Parce qu’ils sont privés de loisirs
Les femmes ne peuvent pas s’habiller comme elles le souhaitent, elles doivent se couvrir et dans de nombreux cas porter une burqa, une tunique qui les recouvre entièrement. De plus, elles doivent presque toujours être accompagnées par un parent de sexe masculin et n’ont pas le droit de profiter de presque toutes les activités de loisirs, comme aller au parc ou faire du sport. Les salons de coiffure et de beauté étaient l’un des derniers lieux de détente pour les femmes, mais ils ont dû fermer fin juillet. Des milliers d’Afghans qui travaillaient dans ces lieux ont également été privés de leurs moyens de subsistance.
Cet environnement étouffant affecte la santé mentale des femmes et des filles, et des cas accrus de dépression et de suicide ont été signalés, en particulier chez les adolescentes, indique le rapport de l’ONU.
Parce qu’ils sont privés du droit à la santé
Les restrictions imposées aux femmes limitent également leur accès aux soins de santé, avec de graves conséquences sur leur santé et leurs droits sociaux et reproductifs, dans un pays où le système de santé était déjà en difficulté à cause de la pauvreté et des années de guerre.

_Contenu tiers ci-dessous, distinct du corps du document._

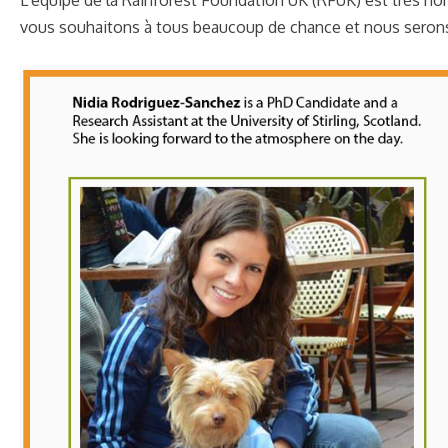
vous souhaitons à tous beaucoup de chance et nous serons 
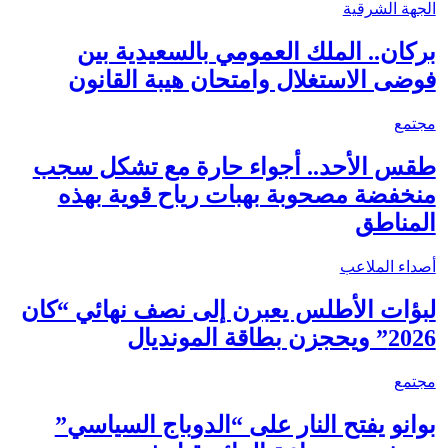
الجهة الشرقية
بركان.. الملك العمومي بالسعيدية بين
فوضى الاستغلال وامتحان هيبة القانون
مجتمع
طقس الأحد.. أجواء حارة مع تشكل سجب
منخفضة مصحوبة بهبات رياح قوية بهذه
المناطق
أصداء الملاعب
لبؤات الأطلس يعبرن إلى نصف نهائي “كان
2026” ويحجزن بطاقة المونديال
مجتمع
بوانو يفتح النار على “الدوباج السياسي”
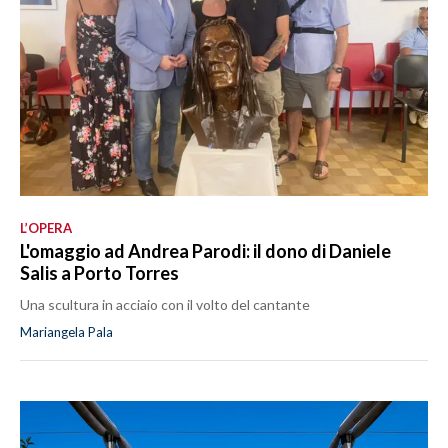
L’OPERA
L'omaggio ad Andrea Parodi: il dono di Daniele
Salis a Porto Torres
Una scultura in acciaio con il volto del cantante
Mariangela Pala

« Étant donné que les filles et les femmes ne peuvent être soignées que par des femmes médecins, à moins que les restrictions (de travail et de déplacement) ne soient rapidement levées, il existe un risque réel de décès multiples évitables, qui pourraient s’apparenter à un fémicide », affirme l’étude de l’ONU.
Les femmes ont également un accès limité aux contraceptifs. Certains talibans considèrent que ces méthodes sont contraires à la loi islamique et d’autres « ont empêché la distribution de contraceptifs par les agents humanitaires », affirme l’ONU.

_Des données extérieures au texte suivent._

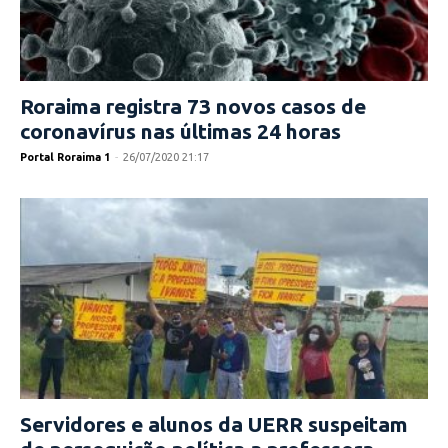
Roraima registra 73 novos casos de
coronavírus nas últimas 24 horas
Portal Roraima 1
-
26/07/2020 21:17
Servidores e alunos da UERR suspeitam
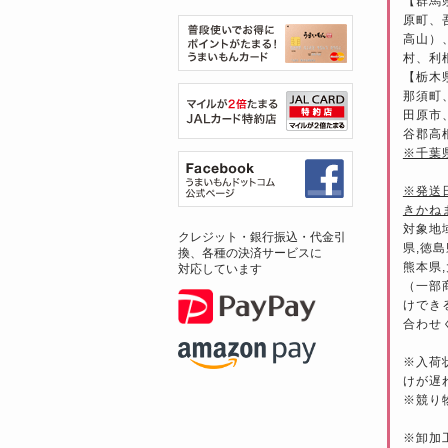
【群馬
原町、
高山）
村、利
【栃木
那須町
田原市
谷郡高
※千葉
※発送
きかね
対象地
クレジット・銀行振込・代金引
県,徳島
換、各種の決済サービスに
熊本県,
対応しています
（一部
けでき
合わせ
※入荷
けが遅
※競り
※卸加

Parce qu’ils sont légalement sans protection
Toutes ces restrictions ont eu pour effet rebond une augmentation des violences conjugales et intrafamiliales contre les femmes et les filles, dans un pays où, déjà en 2017, l’office des statistiques rapportait que plus de 50 % des Afghans âgés de 15 à 49 ans elles ont subi des violences de genre au moins une fois dans leur vie. Actuellement, les femmes sont plus que jamais protégées. « L’absence d’un système juridique clair et prévisible en Afghanistan contribue à perpétuer la violence contre les femmes et à l’absence de responsabilisation des auteurs », déplore l’ONU dans son rapport.
La loi visant à éradiquer les violences contre les femmes a été abolie, les juges chargés de ce type d’affaires ne peuvent plus travailler et à leur place des chefs religieux sans expérience en la matière ont été nommés. Il n’y a pas non plus de femmes avocates, car celles-ci ne peuvent pas renouveler leur permis d’exercer.
Parmi les témoignages recueillis par l’ONU, il y a plusieurs Afghans qui voulaient divorcer après avoir subi des abus et qui ont entendu au tribunal des phrases telles que « vous ne devriez pas vous plaindre », « vous méritez probablement d’être battu » ou « ces questions devraient rester dans la famille ». sphère ». Les fondamentalistes ont également introduit l’utilisation de châtiment corporel cruel et indigne, comme la lapidation et la flagellation des femmes, en violation flagrante des normes internationales relatives aux droits de l’homme.
De plus, des organisations comme Amnesty International a dénoncé une augmentation inquiétante des mariages d’enfants. La situation humanitaire tragique signifie que pour de nombreuses familles, l’option est de vendre leur fille ou de la laisser mourir de faim.